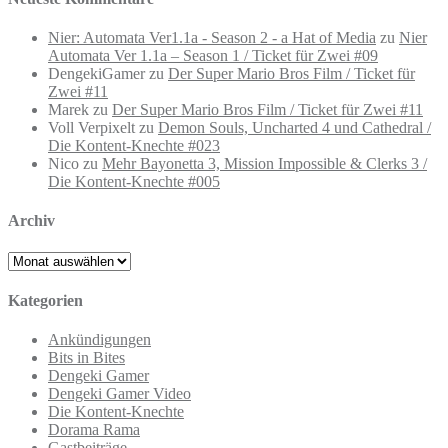
Nier: Automata Ver1.1a - Season 2 - a Hat of Media
zu
Nier
Automata Ver 1.1a – Season 1 / Ticket für Zwei #09
DengekiGamer
zu
Der Super Mario Bros Film / Ticket für
Zwei #11
Marek
zu
Der Super Mario Bros Film / Ticket für Zwei #11
Voll Verpixelt
zu
Demon Souls, Uncharted 4 und Cathedral /
Die Kontent-Knechte #023
Nico
zu
Mehr Bayonetta 3, Mission Impossible & Clerks 3 /
Die Kontent-Knechte #005
Archiv
Archiv
Kategorien
Ankündigungen
Bits in Bites
Dengeki Gamer
Dengeki Gamer Video
Die Kontent-Knechte
Dorama Rama
Gastbeiträge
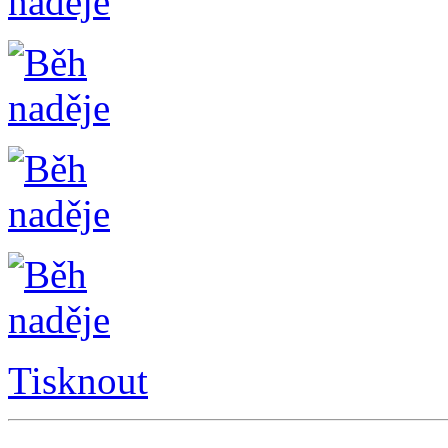
Tisknout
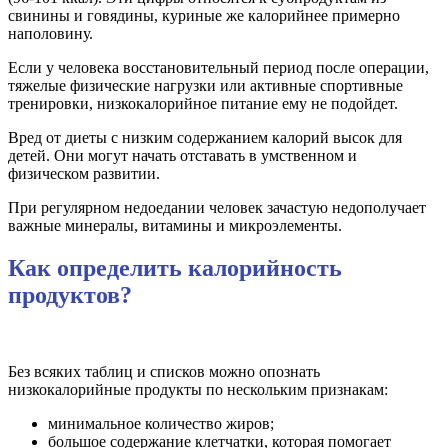
свинины и говядины, куриные же калорийнее примерно
наполовину.
Если у человека восстановительный период после операции,
тяжелые физические нагрузки или активные спортивные
тренировки, низкокалорийное питание ему не подойдет.
Вред от диеты с низким содержанием калорий высок для
детей. Они могут начать отставать в умственном и
физическом развитии.
При регулярном недоедании человек зачастую недополучает
важные минералы, витамины и микроэлементы.
Как определить калорийность
продуктов?
Без всяких таблиц и списков можно опознать
низкокалорийные продукты по нескольким признакам:
минимальное количество жиров;
большое содержание клетчатки, которая помогает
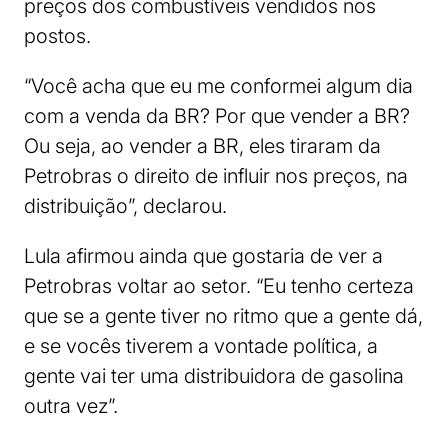
preços dos combustíveis vendidos nos
postos.
“Você acha que eu me conformei algum dia
com a venda da BR? Por que vender a BR?
Ou seja, ao vender a BR, eles tiraram da
Petrobras o direito de influir nos preços, na
distribuição”, declarou.
Lula afirmou ainda que gostaria de ver a
Petrobras voltar ao setor. “Eu tenho certeza
que se a gente tiver no ritmo que a gente dá,
e se vocês tiverem a vontade política, a
gente vai ter uma distribuidora de gasolina
outra vez”.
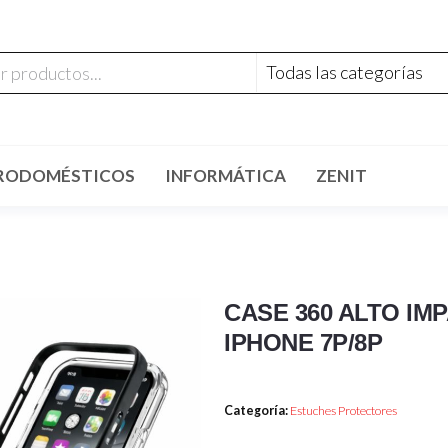
RODOMÉSTICOS
INFORMÁTICA
ZENIT
CASE 360 ALTO I
IPHONE 7P/8P
Categoría:
Estuches Protectores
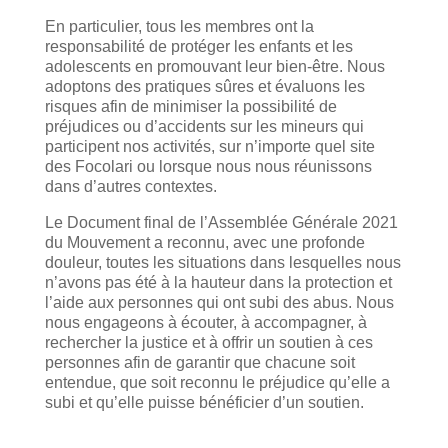
En particulier, tous les membres ont la
responsabilité de protéger les enfants et les
adolescents en promouvant leur bien-être. Nous
adoptons des pratiques sûres et évaluons les
risques afin de minimiser la possibilité de
préjudices ou d’accidents sur les mineurs qui
participent nos activités, sur n’importe quel site
des Focolari ou lorsque nous nous réunissons
dans d’autres contextes.
Le Document final de l’Assemblée Générale 2021
du Mouvement a reconnu, avec une profonde
douleur, toutes les situations dans lesquelles nous
n’avons pas été à la hauteur dans la protection et
l’aide aux personnes qui ont subi des abus. Nous
nous engageons à écouter, à accompagner, à
rechercher la justice et à offrir un soutien à ces
personnes afin de garantir que chacune soit
entendue, que soit reconnu le préjudice qu’elle a
subi et qu’elle puisse bénéficier d’un soutien.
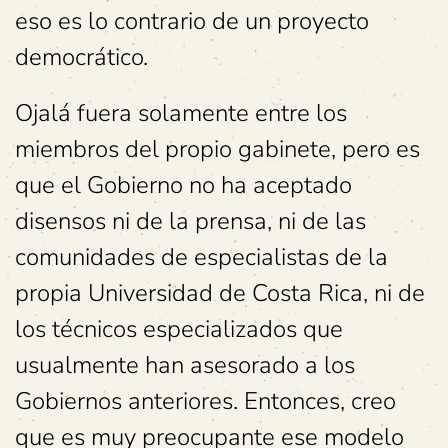
eso es lo contrario de un proyecto
democrático.
Ojalá fuera solamente entre los
miembros del propio gabinete, pero es
que el Gobierno no ha aceptado
disensos ni de la prensa, ni de las
comunidades de especialistas de la
propia Universidad de Costa Rica, ni de
los técnicos especializados que
usualmente han asesorado a los
Gobiernos anteriores. Entonces, creo
que es muy preocupante ese modelo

--

» PROBLEM TO SOLVE:
Each record above needs to be transcribed word for word, with its pictures omitted.

» ANSWER BOX:
Nier: Automata Ver1.1a - Season 2 - a Hat of Media
zu
Nier
Automata Ver 1.1a – Season 1 / Ticket für Zwei #09
DengekiGamer
zu
Der Super Mario Bros Film / Ticket für
Zwei #11
Marek
zu
Der Super Mario Bros Film / Ticket für Zwei #11
Voll Verpixelt
zu
Demon Souls, Uncharted 4 und Cathedral /
Die Kontent-Knechte #023
Nico
zu
Mehr Bayonetta 3, Mission Impossible & Clerks 3 /
Die Kontent-Knechte #005
Archiv
Archiv
Kategorien
Ankündigungen
Bits in Bites
Dengeki Gamer
Dengeki Gamer Video
Die Kontent-Knechte
Dorama Rama
Gastbeiträge
Tisknout
свинины и говядины, куриные же калорийнее примерно
наполовину.
Если у человека восстановительный период после операции,
тяжелые физические нагрузки или активные спортивные
тренировки, низкокалорийное питание ему не подойдет.
Вред от диеты с низким содержанием калорий высок для
детей. Они могут начать отставать в умственном и
физическом развитии.
При регулярном недоедании человек зачастую недополучает
важные минералы, витамины и микроэлементы.
Как определить калорийность
продуктов?
Без всяких таблиц и списков можно опознать
низкокалорийные продукты по нескольким признакам:
минимальное количество жиров;
большое содержание клетчатки, которая помогает
preços dos combustíveis vendidos nos
postos.
“Você acha que eu me conformei algum dia
com a venda da BR? Por que vender a BR?
Ou seja, ao vender a BR, eles tiraram da
Petrobras o direito de influir nos preços, na
distribuição”, declarou.
Lula afirmou ainda que gostaria de ver a
Petrobras voltar ao setor. “Eu tenho certeza
que se a gente tiver no ritmo que a gente dá,
e se vocês tiverem a vontade política, a
gente vai ter uma distribuidora de gasolina
outra vez”.
RODOMÉSTICOS
INFORMÁTICA
ZENIT
CASE 360 ALTO I
IPHONE 7P/8P
Categoría:
Estuches Protectores
En particulier, tous les membres ont la
responsabilité de protéger les enfants et les
adolescents en promouvant leur bien-être. Nous
adoptons des pratiques sûres et évaluons les
risques afin de minimiser la possibilité de
préjudices ou d’accidents sur les mineurs qui
participent nos activités, sur n’importe quel site
des Focolari ou lorsque nous nous réunissons
dans d’autres contextes.
Le Document final de l’Assemblée Générale 2021
du Mouvement a reconnu, avec une profonde
douleur, toutes les situations dans lesquelles nous
n’avons pas été à la hauteur dans la protection et
l’aide aux personnes qui ont subi des abus. Nous
nous engageons à écouter, à accompagner, à
rechercher la justice et à offrir un soutien à ces
personnes afin de garantir que chacune soit
entendue, que soit reconnu le préjudice qu’elle a
subi et qu’elle puisse bénéficier d’un soutien.
eso es lo contrario de un proyecto
democrático.
Ojalá fuera solamente entre los
miembros del propio gabinete, pero es
que el Gobierno no ha aceptado
disensos ni de la prensa, ni de las
comunidades de especialistas de la
propia Universidad de Costa Rica, ni de
los técnicos especializados que
usualmente han asesorado a los
Gobiernos anteriores. Entonces, creo
que es muy preocupante ese modelo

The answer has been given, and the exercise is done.